STUDY MATERIAL Block Start

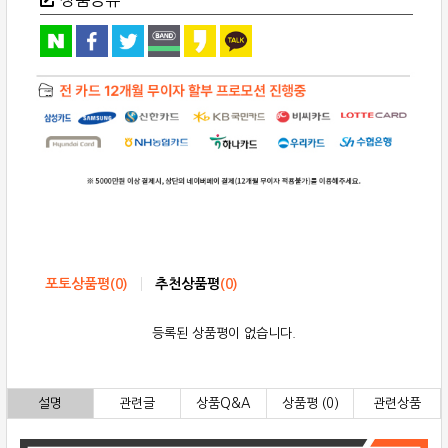
포토상품평
(
0
)
추천상품평
(
0
)
등록된 상품평이 없습니다.
설명
관련글
상품Q&A
상품평 (0)
관련상품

STUDY MATERIAL Block End

**WORK ORDER:**
Each line of the data must be restated exactly, and the pictures must be left out.

**ANSWER SPACE:**
포토상품평
(
0
)
추천상품평
(
0
)
등록된 상품평이 없습니다.
설명
관련글
상품Q&A
상품평 (0)
관련상품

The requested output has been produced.